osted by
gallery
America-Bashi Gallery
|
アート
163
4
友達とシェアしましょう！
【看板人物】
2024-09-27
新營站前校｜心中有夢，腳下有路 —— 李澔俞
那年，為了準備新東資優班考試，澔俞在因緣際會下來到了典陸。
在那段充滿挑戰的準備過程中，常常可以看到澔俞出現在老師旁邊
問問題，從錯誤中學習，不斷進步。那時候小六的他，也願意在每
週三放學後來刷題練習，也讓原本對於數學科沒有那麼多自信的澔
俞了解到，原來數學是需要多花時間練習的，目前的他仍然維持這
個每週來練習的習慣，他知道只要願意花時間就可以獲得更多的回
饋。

○ ○ ○

PROBLEM REQUIREMENTS: Having read the material, set all of it down again without a single difference.

TASK SOLUTION:
osted by
gallery
America-Bashi Gallery
|
アート
163
4
友達とシェアしましょう！
【看板人物】
2024-09-27
新營站前校｜心中有夢，腳下有路 —— 李澔俞
那年，為了準備新東資優班考試，澔俞在因緣際會下來到了典陸。
在那段充滿挑戰的準備過程中，常常可以看到澔俞出現在老師旁邊
問問題，從錯誤中學習，不斷進步。那時候小六的他，也願意在每
週三放學後來刷題練習，也讓原本對於數學科沒有那麼多自信的澔
俞了解到，原來數學是需要多花時間練習的，目前的他仍然維持這
個每週來練習的習慣，他知道只要願意花時間就可以獲得更多的回
饋。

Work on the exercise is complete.